Contact Tracing Covid-19

Contact Tracing


What is contact tracing?

Contact tracing is a technique used by public health officials to identify people who are exposed to an infectious disease in order to slow the spread of that illness within a population.
When a patient is admitted to a hospital and diagnosed with a new, communicable disease, they’re interviewed by health workers to learn who they’ve interacted recently. Any contacts whose interactions with the patient are then evaluated, and if they’re diagnosed with the disease, the process repeats with their known, recent contacts.

What are Apple and Google proposing as a solution?

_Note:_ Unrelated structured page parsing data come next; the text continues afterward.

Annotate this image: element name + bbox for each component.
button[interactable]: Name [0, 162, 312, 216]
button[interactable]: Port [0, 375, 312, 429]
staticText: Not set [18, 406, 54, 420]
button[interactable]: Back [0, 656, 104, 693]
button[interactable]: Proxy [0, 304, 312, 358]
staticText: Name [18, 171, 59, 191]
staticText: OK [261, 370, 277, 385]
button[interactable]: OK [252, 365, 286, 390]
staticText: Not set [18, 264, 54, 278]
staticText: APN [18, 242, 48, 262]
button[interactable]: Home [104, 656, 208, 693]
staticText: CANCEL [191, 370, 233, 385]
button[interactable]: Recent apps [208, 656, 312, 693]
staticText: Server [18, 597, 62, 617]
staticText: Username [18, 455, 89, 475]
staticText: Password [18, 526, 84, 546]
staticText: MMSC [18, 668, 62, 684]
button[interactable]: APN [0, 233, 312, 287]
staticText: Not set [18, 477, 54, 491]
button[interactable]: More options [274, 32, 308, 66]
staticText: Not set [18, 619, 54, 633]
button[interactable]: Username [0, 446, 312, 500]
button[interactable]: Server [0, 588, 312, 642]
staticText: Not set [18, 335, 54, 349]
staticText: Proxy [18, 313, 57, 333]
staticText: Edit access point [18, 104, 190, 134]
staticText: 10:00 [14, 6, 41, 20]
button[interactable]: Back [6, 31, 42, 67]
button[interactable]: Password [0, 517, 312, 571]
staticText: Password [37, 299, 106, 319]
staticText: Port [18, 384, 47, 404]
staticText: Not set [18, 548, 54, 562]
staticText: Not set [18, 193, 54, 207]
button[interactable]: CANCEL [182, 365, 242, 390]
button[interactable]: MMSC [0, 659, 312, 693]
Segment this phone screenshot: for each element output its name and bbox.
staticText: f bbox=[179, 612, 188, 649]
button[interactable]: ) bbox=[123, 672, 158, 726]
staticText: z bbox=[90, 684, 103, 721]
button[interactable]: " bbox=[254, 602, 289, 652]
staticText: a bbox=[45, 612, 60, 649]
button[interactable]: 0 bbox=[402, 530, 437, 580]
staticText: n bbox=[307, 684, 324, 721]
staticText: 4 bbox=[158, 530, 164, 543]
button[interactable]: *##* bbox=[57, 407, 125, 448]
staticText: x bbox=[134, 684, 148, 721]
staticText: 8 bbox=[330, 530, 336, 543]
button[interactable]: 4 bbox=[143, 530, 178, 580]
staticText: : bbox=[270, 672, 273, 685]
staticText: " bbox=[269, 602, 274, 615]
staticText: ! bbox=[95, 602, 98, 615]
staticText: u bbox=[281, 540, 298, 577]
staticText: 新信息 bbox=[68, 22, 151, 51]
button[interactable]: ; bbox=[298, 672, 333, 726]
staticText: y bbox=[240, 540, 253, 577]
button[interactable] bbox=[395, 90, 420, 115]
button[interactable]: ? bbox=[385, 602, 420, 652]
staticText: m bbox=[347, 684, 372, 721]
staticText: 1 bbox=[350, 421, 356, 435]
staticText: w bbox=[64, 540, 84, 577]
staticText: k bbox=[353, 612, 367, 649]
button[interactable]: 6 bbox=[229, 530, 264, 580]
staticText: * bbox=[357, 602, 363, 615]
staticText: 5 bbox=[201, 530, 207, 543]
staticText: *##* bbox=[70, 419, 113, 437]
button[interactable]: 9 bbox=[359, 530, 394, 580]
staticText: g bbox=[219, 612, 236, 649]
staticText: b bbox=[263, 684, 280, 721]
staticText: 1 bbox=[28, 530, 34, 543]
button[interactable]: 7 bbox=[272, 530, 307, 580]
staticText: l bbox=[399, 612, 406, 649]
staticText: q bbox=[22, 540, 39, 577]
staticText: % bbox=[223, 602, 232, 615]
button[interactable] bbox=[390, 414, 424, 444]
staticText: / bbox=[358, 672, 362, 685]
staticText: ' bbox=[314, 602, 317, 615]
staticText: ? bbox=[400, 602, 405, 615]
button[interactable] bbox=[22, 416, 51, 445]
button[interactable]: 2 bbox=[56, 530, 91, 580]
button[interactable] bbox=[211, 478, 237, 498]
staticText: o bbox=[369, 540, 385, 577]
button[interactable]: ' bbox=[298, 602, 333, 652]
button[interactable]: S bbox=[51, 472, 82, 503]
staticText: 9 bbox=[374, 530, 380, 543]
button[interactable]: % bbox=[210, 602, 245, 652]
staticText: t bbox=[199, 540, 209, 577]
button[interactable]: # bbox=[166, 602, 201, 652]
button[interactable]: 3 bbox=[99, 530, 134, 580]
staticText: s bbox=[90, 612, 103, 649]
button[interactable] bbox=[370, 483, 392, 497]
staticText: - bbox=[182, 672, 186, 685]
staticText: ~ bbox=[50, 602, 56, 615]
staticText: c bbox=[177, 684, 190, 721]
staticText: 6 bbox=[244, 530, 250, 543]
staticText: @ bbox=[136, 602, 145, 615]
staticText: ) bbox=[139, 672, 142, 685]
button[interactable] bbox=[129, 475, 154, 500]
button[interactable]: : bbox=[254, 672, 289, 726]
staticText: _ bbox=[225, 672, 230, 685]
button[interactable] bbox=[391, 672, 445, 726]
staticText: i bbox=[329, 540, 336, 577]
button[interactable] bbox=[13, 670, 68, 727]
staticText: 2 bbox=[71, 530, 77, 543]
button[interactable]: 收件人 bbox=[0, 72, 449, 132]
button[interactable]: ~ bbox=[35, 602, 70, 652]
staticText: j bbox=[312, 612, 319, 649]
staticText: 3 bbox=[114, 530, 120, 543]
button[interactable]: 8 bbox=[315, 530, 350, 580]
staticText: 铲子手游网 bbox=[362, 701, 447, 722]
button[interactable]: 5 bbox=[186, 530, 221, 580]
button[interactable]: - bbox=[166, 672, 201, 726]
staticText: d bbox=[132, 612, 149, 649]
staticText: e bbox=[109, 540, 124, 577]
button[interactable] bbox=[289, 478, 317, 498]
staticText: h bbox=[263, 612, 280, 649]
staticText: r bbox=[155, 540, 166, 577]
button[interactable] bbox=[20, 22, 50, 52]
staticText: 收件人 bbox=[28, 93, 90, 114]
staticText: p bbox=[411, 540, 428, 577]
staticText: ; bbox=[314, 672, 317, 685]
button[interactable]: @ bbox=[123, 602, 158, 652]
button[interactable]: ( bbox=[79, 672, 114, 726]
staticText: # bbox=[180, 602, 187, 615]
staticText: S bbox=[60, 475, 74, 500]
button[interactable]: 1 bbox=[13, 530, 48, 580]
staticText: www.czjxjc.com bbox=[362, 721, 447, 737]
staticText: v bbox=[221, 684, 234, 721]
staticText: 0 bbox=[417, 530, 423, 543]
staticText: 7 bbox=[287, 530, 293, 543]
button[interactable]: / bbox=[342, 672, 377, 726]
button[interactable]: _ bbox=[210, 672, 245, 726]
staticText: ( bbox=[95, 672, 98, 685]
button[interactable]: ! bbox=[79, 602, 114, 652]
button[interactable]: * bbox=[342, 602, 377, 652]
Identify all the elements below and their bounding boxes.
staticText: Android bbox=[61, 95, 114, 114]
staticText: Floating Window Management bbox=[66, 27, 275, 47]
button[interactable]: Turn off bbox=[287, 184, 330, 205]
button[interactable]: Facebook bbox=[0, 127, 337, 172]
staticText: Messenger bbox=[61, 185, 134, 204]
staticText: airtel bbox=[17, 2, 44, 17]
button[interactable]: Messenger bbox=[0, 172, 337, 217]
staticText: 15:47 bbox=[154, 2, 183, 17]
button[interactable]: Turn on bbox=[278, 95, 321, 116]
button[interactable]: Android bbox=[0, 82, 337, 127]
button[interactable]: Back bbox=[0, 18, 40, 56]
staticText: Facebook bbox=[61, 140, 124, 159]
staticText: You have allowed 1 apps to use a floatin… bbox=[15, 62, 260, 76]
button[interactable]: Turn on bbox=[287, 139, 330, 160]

At a high level, Apple and Google are proposing a common standard for how personal electronic devices (phones, tablets, watches) can automate the process of contact tracing.
Instead of health workers chasing down contacts on the phone — a process that can take hours, or even days — the proposed system could identify every recent contact and notify all of them within moments of a confirmed, positive diagnosis.

Hardware

Bluetooth organizes communications between devices around the concept of services.
A service describes a set of characteristics for accomplishing a particular task. A device may communicate with multiple services in the course of its operation. Many service definitions are standardized so that devices that do the same kinds of things communicate in the same way.
For example, a wireless heart rate monitor that uses Bluetooth to communicate to your phone would have a profile containing two services: a primary Heart Rate service and a secondary Battery service.
Apple and Google’s Contact Tracing standard defines a new Contact Detection service.
When a contact tracing app is running (either in the foreground or background), it acts as a peripheral, advertising its support for the Contact Detection service to any other device within range. The Rolling Proximity Identifier generated every 15 minutes is sent in the advertising packet along with the 16-bit service UUID.

Software

Your device stores any Rolling Proximity Identifiers it discovers, and periodically checks them against a list of Positive Diagnosis Keys sent from the central health authority.
Each Positive Diagnosis Key corresponds to someone else’s Temporary Exposure Key. We can derive all of the possible Rolling Proximity Identifiers that it could advertise over the course of that day (using the same hmac algorithm that we used to derive our own Rolling Proximity Identifiers). If any matches were found among your device’s list of Rolling Proximity Identifiers, it means that you may have been in contact with an infected individual.
Suffice to say that digital contact tracing is really hard to get right. Given the importance of getting it right, both in terms of yielding accurate results and preserving privacy, Apple and Google are providing SDKs for app developers to use for iOS and Android, respectively.
All of the details we discussed about cryptography and Bluetooth are managed by the framework. The only thing we need to do as developers is communicate with the user — specifically, requesting their permission to start contact tracing and notifying them about a positive diagnosis.

ExposureNotification

When Apple announced the ContactTracing framework on April 10th, all we had to go on were some annotated Objective-C headers. But as of the first public beta of iOS 13.5, we now have official documentation under its name: ExposureNotification.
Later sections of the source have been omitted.